### EXERCISE REQUIREMENTS
Without the images, set down each entry exactly.

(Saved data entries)
------------------------

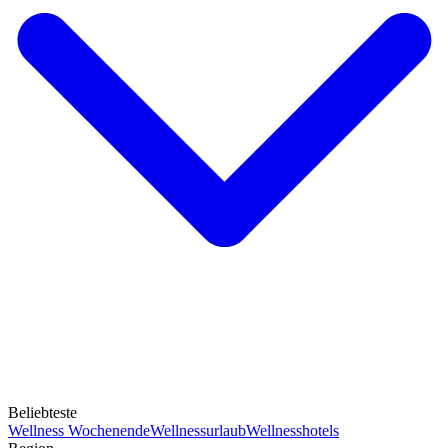
Beliebteste
Wellness Wochenende
Wellnessurlaub
Wellnesshotels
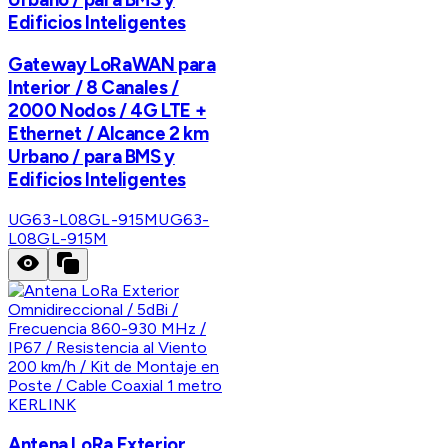
Edificios Inteligentes
Gateway LoRaWAN para
Interior / 8 Canales /
2000 Nodos / 4G LTE +
Ethernet / Alcance 2 km
Urbano / para BMS y
Edificios Inteligentes
UG63-L08GL-915M
UG63-
L08GL-915M
KERLINK
Antena LoRa Exterior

------------------------

### RESULT OF THIS EXERCISE
Beliebteste
Wellness Wochenende
Wellnessurlaub
Wellnesshotels
Edificios Inteligentes
Gateway LoRaWAN para
Interior / 8 Canales /
2000 Nodos / 4G LTE +
Ethernet / Alcance 2 km
Urbano / para BMS y
Edificios Inteligentes
UG63-L08GL-915M
UG63-
L08GL-915M
KERLINK
Antena LoRa Exterior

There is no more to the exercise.